ASSIGNED TASK ->
The range starts at the line containing "mających podkreślić społeczne" and ends at the last line of the records below. Reproduce those lines exactly.

/---

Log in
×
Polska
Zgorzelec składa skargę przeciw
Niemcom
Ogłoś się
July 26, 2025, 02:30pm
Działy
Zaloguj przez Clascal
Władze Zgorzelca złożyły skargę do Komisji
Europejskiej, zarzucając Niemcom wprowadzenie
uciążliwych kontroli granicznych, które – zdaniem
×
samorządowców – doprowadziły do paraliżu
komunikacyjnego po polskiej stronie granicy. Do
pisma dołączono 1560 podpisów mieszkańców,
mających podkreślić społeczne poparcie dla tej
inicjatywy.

\---

THE ANSWER ->
mających podkreślić społeczne poparcie dla tej
inicjatywy.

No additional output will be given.